Diabetes Prediction Using The Smote-Cart Framework Model for Imbalanced Data Case

Farah Najidah Noorizan; Nur Anida  Jumadi; Muhamad Amir Irfan Roslan; Li Mun Ng; Manveer Pal Singh3; Yukihiro Ishida

Authors

Farah Najidah Noorizan Universiti Tun Hussein Onn Malaysia
Nur Anida Jumadi Universiti Tun Hussein Onn Malaysia
Muhamad Amir Irfan Roslan Universiti Tun Hussein Onn Malaysia
Ng Li Mun Universiti Tun Hussein Onn Malaysia
Manveer Pal Singh Putra Specialist Hospital Batu Pahat
Yukihiro Ishida SECOND HEART Inc.

Keywords:

Diabetes Mellitus, Synthetic Minority Oversampling Technique, Classification and Regression Tree, Hyperparameter Tuning, Evaluation Metrics

Abstract

Diabetes mellitus (DM) is described by chronic high blood glucose levels, which can result in long-term damage, dysfunction, and organ failure. As a result of technological advancements, many researchers are employing machine learning to predict diabetes. They collect patients’ demographics and health information, organizing them into a dataset.
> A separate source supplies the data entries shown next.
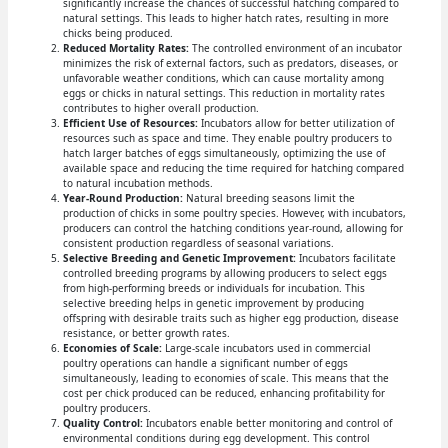
significantly increase the chances of successful hatching compared to
natural settings. This leads to higher hatch rates, resulting in more
chicks being produced.
Reduced Mortality Rates:
The controlled environment of an incubator
minimizes the risk of external factors, such as predators, diseases, or
unfavorable weather conditions, which can cause mortality among
eggs or chicks in natural settings. This reduction in mortality rates
contributes to higher overall production.
Efficient Use of Resources:
Incubators allow for better utilization of
resources such as space and time. They enable poultry producers to
hatch larger batches of eggs simultaneously, optimizing the use of
available space and reducing the time required for hatching compared
to natural incubation methods.
Year-Round Production:
Natural breeding seasons limit the
production of chicks in some poultry species. However, with incubators,
producers can control the hatching conditions year-round, allowing for
consistent production regardless of seasonal variations.
Selective Breeding and Genetic Improvement:
Incubators facilitate
controlled breeding programs by allowing producers to select eggs
from high-performing breeds or individuals for incubation. This
selective breeding helps in genetic improvement by producing
offspring with desirable traits such as higher egg production, disease
resistance, or better growth rates.
Economies of Scale:
Large-scale incubators used in commercial
poultry operations can handle a significant number of eggs
simultaneously, leading to economies of scale. This means that the
cost per chick produced can be reduced, enhancing profitability for
poultry producers.
Quality Control:
Incubators enable better monitoring and control of
environmental conditions during egg development. This control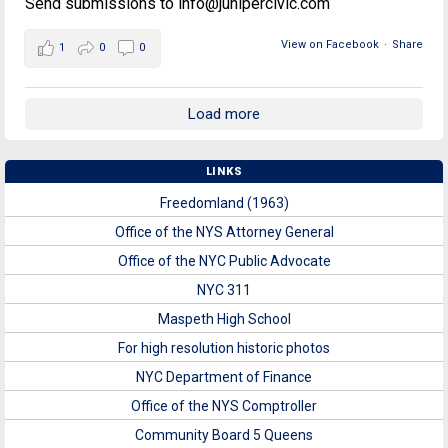
Send submissions to info@junipercivic.com
View on Facebook
·
Share
1
0
0
Load more
LINKS
Freedomland (1963)
Office of the NYS Attorney General
Office of the NYC Public Advocate
NYC 311
Maspeth High School
For high resolution historic photos
NYC Department of Finance
Office of the NYS Comptroller
Community Board 5 Queens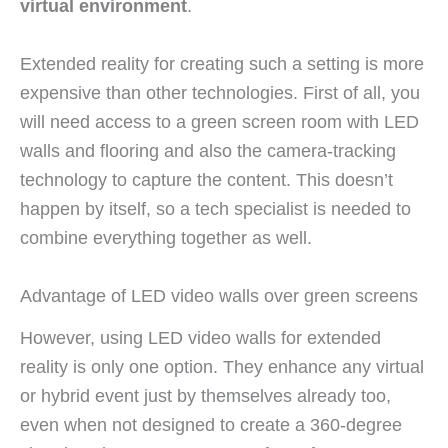
virtual environment
.
Extended reality for creating such a setting is more
expensive than other technologies. First of all, you
will need access to a green screen room with LED
walls and flooring and also the camera-tracking
technology to capture the content. This doesn’t
happen by itself, so a tech specialist is needed to
combine everything together as well.
Advantage of LED video walls over green screens
However, using LED video walls for extended
reality is only one option. They enhance any virtual
or hybrid event just by themselves already too,
even when not designed to create a 360-degree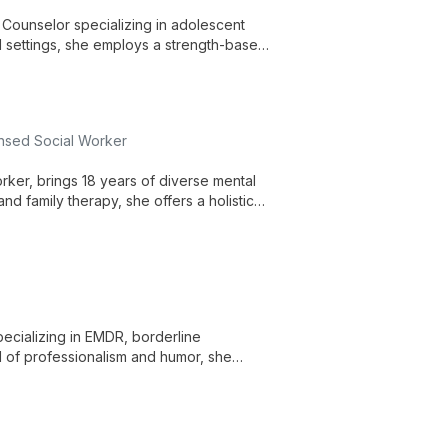
l Counselor specializing in adolescent
 settings, she employs a strength-based
rauma, and social issues.
ensed Social Worker
rker, brings 18 years of diverse mental
and family therapy, she offers a holistic
ll-being in a supportive environment.
cializing in EMDR, borderline
d of professionalism and humor, she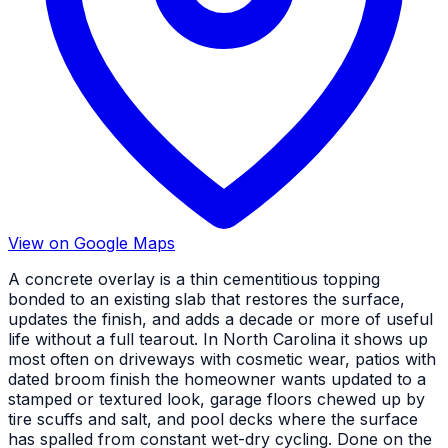
View on Google Maps
A concrete overlay is a thin cementitious topping
bonded to an existing slab that restores the surface,
updates the finish, and adds a decade or more of useful
life without a full tearout. In North Carolina it shows up
most often on driveways with cosmetic wear, patios with
dated broom finish the homeowner wants updated to a
stamped or textured look, garage floors chewed up by
tire scuffs and salt, and pool decks where the surface
has spalled from constant wet-dry cycling. Done on the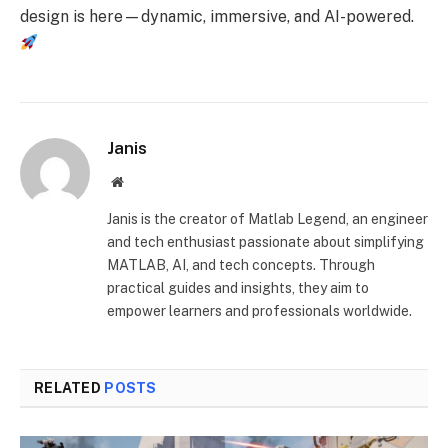
design is here—dynamic, immersive, and AI-powered.
Janis
Website
Janis is the creator of Matlab Legend, an engineer
and tech enthusiast passionate about simplifying
MATLAB, AI, and tech concepts. Through
practical guides and insights, they aim to
empower learners and professionals worldwide.
RELATED
POSTS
However, in most real-world data, the non-diabetic cases exceed the diabetic cases, contributing to bias in the majority class and resulting in low predictive diabetic cases. Therefore, a Synthetic Minority Oversampling Technique (SMOTE) has been proposed to improve diabetic prediction on the dataset samples before training the Classification and Regression Tree (CART) model. The proposed framework involved the preprocessing step (SMOTE and categorical conversion), CART training, hyperparameter tuning, and evaluation metrics. With a combination of 8 leaf numbers per node, a maximum of 10 splits, and deviance as the split criterion, the model achieves an overall accuracy of 98.72%, a precision of 98.94%, a sensitivity of 98.44%, and an F1-score of 98.67%. In conclusion, the proposed SMOTE-CART framework can effectively address the imbalanced data in a diabetes dataset and improve the accuracy of diabetes prediction.